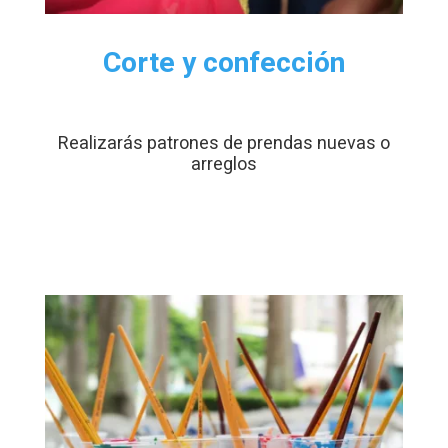
Corte y confección
Realizarás patrones de prendas nuevas o
arreglos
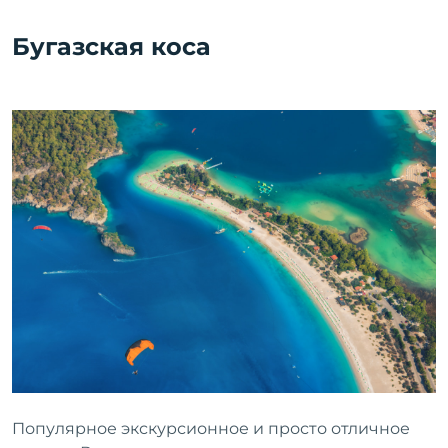
Бугазская коса
Популярное экскурсионное и просто отличное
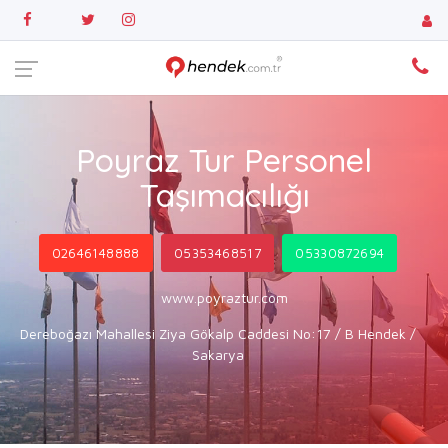
Poyraz Tur Personel
Taşımacılığı
02646148888
05353468517
05330872694
www.poyraztur.com
Dereboğazı Mahallesi Ziya Gökalp Caddesi No:17 / B Hendek /
Sakarya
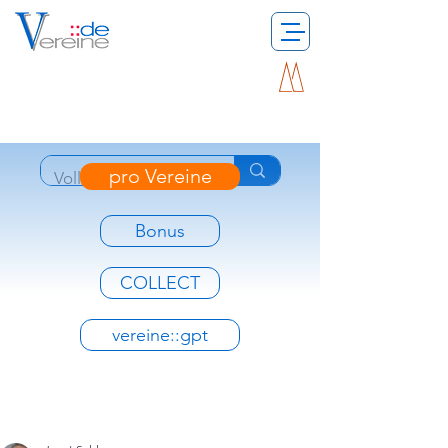
pro Vereine
Bonus
COLLECT
vereine::gpt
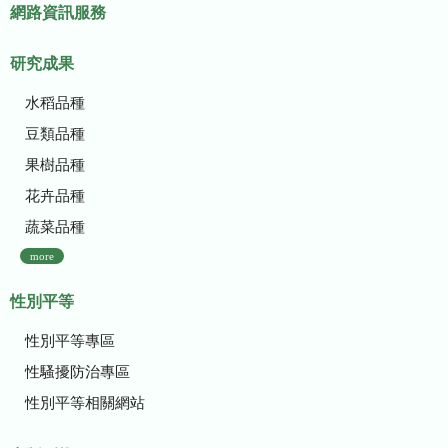
網路資訊服務
研究成果
水稻品種
豆類品種
果樹品種
花卉品種
蔬菜品種
more
性別平等
性別平等專區
性騷擾防治專區
性別平等相關網站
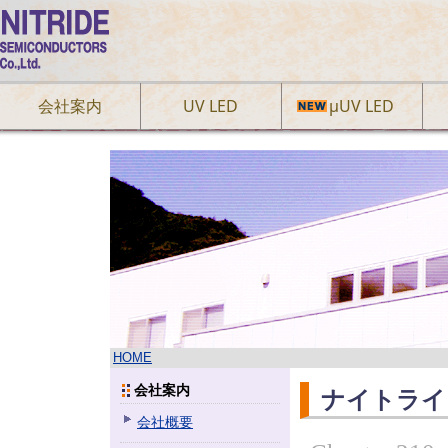
会社案内
UV LED
µUV LED
HOME
会社案内
ナイトライ
会社概要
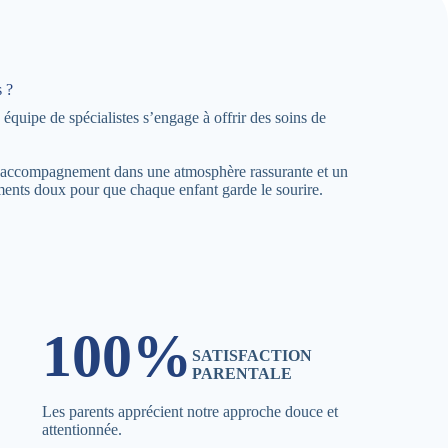
 ?
quipe de spécialistes s’engage à offrir des soins de
n accompagnement dans une atmosphère rassurante et un
tements doux pour que chaque enfant garde le sourire.
100%
SATISFACTION
PARENTALE
Les parents apprécient notre approche douce et
attentionnée.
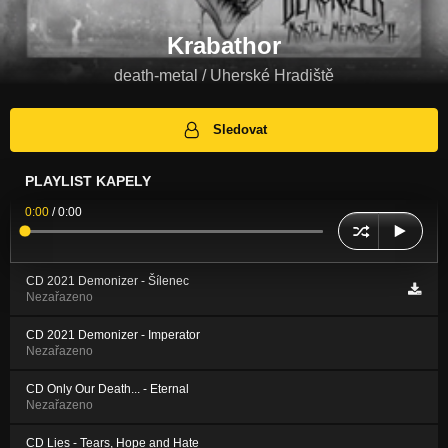
Krabathor
death-metal / Uherské Hradiště
Sledovat
PLAYLIST KAPELY
0:00
/
0:00
CD 2021 Demonizer - Šílenec
Nezařazeno
CD 2021 Demonizer - Imperator
Nezařazeno
CD Only Our Death... - Eternal
Nezařazeno
CD Lies - Tears, Hope and Hate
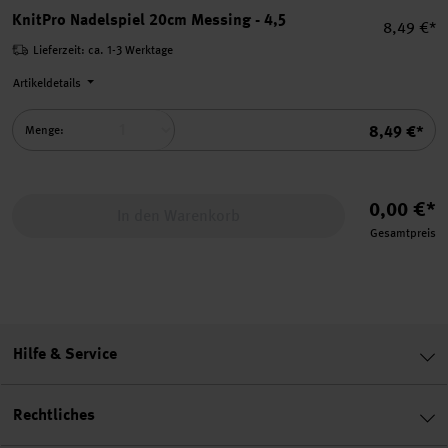
KnitPro Nadelspiel 20cm Messing - 4,5
Einzelpre
8,49 €*
Lieferzeit: ca. 1-3 Werktage
Artikeldetails
Summe
8,49 €*
Menge:
0,00 €*
In den Warenkorb
Gesamtpreis
Hilfe & Service
Rechtliches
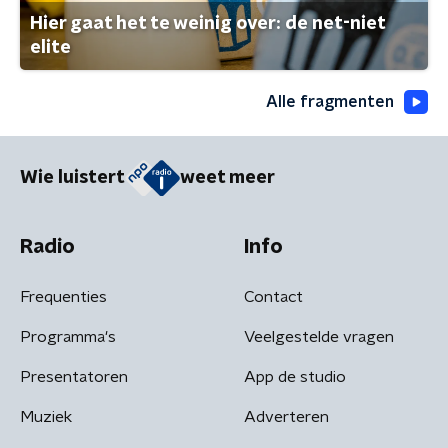
Hier gaat het te weinig over: de net-niet
elite
Alle fragmenten
Wie luistert
weet meer
Radio
Info
Frequenties
Contact
Programma's
Veelgestelde vragen
Presentatoren
App de studio
Muziek
Adverteren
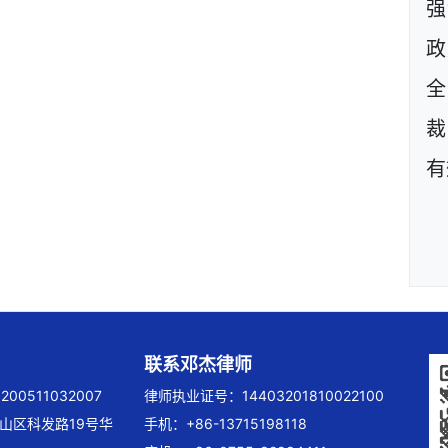
强
政
裁
有
联系邓杰律师
00511032007
律师执业证号：14403201810022100
山区科发路19号华
手机：+86-13715198118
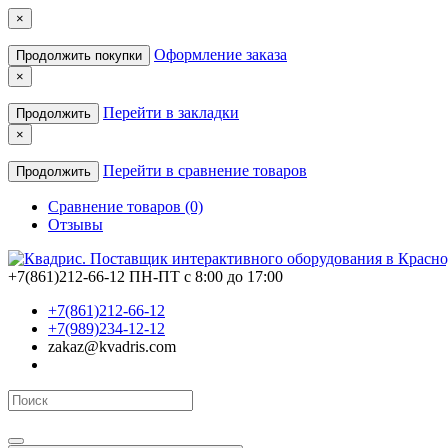
×
Оформление заказа
Продолжить покупки
×
Перейти в закладки
Продолжить
×
Перейти в сравнение товаров
Продолжить
Сравнение товаров (0)
Отзывы
+7(861)212-66-12
ПН-ПТ с 8:00 до 17:00
+7(861)212-66-12
+7(989)234-12-12
zakaz@kvadris.com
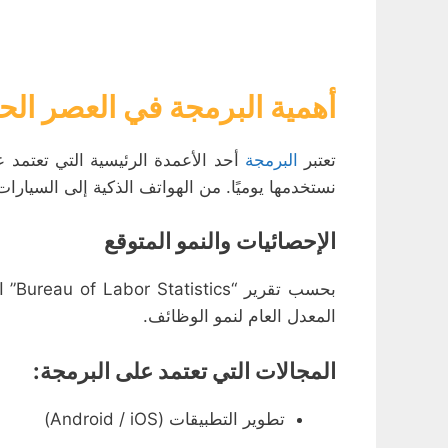
أهمية البرمجة في العصر ال
تعتبر
البرمجة
أحد الأعمدة الرئيسية التي تعتمد 
نستخدمها يوميًا. من الهواتف الذكية إلى السيارات
الإحصائيات والنمو المتوقع
بحسب تقرير “Bureau of Labor Statistics” الأمريكي، من المتوقع أن تنمو وظائف تطوير البرمجيات بنسبة تفوق
المعدل العام لنمو الوظائف.
المجالات التي تعتمد على البرمجة:
تطوير التطبيقات (Android / iOS)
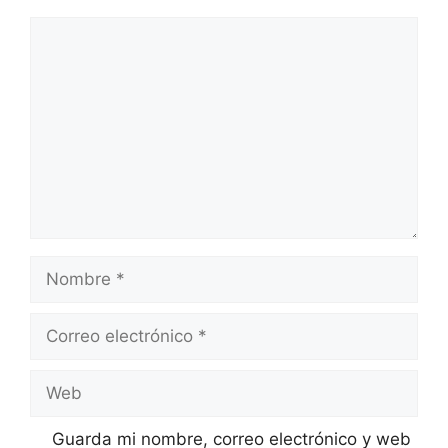
Comentario
Nombre
Correo
electrónico
Web
Guarda mi nombre, correo electrónico y web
****************************************
### REQUIRED ACTION:
Leave out all pictures and extract exactly the lines from the line with "أحد الأعمدة الرئيسية التي تعتمد" through the end of the material.

### EXPECTED OUTPUT:
أحد الأعمدة الرئيسية التي تعتمد 
نستخدمها يوميًا. من الهواتف الذكية إلى السيارات
الإحصائيات والنمو المتوقع
بحسب تقرير “Bureau of Labor Statistics” الأمريكي، من المتوقع أن تنمو وظائف تطوير البرمجيات بنسبة تفوق
المعدل العام لنمو الوظائف.
المجالات التي تعتمد على البرمجة:
تطوير التطبيقات (Android / iOS)
Comentario
Nombre
Correo
electrónico
Web
Guarda mi nombre, correo electrónico y web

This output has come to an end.